Their population is faced with a number of risks including poaching due to the high demand for bushy meat. Furthermore, protecting these monkeys is further challenged by their small habitat range which makes them vulnerable and will become seriously endangered in a number of years. Therefore, their range is within the Tshuapa-Lomami-Lualaba Conservation Landscape and the Lomami National Park to protect the other species of primates in the region. These monkeys are different from other monkeys, for instance the difference in the skulls of the Lesula monkeys and the Owl-faced monkeys is the strikingly larger and almost human-like eyes, narrower distance between the orbits and more flexed back of the cranium of the former.
The Lesula monkey has a pink face and golden mane of long grizzled blond hair frames forming a protruding pale, naked face and muzzle with relatively distinct cream-colored vertical nose stripe. Far to the east across a number of large river systems, the owl-faced monkey is aptly named. Its sunken eyes are set deep in the dark face, a white stripe running down from its brow to its mouth like a line of chalk on the blackboard. Lesula are separated from their nearest cousins by two rivers-the Lomami and the Congo River.

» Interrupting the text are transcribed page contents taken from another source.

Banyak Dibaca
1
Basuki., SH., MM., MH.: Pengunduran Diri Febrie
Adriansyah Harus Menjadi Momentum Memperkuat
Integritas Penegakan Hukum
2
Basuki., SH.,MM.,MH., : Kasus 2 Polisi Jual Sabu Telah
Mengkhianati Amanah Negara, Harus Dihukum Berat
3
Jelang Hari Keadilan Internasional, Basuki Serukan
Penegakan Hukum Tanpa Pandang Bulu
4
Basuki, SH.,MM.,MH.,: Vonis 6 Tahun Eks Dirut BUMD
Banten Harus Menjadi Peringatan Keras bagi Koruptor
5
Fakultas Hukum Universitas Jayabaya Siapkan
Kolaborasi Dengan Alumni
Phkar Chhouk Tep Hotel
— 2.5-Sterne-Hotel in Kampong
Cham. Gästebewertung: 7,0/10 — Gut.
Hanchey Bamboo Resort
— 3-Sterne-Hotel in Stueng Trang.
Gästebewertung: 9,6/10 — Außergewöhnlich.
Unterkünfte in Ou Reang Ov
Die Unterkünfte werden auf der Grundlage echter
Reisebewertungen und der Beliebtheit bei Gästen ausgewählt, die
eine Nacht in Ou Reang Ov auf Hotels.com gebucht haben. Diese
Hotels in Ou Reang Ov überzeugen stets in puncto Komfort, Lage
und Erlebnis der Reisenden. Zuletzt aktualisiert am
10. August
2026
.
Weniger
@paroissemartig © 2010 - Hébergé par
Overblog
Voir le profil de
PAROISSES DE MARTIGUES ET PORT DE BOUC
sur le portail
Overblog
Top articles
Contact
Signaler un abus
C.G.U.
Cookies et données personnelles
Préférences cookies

Their range was estimated by Researchers at about 6500 square miles in the Central Democratic Republic of Congo but showed concern that this relatively small distribution could make these primates vulnerable to human pressures such as illegal bush meat hunting and habitat destruction. Besides these new monkeys, the forest is a home to African elephants, Bonobos, Okapi in addition to other 10 species of primates.
In conclusion, Lesula monkeys, the newly discovered monkeys are found within the Lomami Basin of the Congo River in the Democratic Republic of Congo. They were discovered in 2007 and confirmed in 2012 through publication.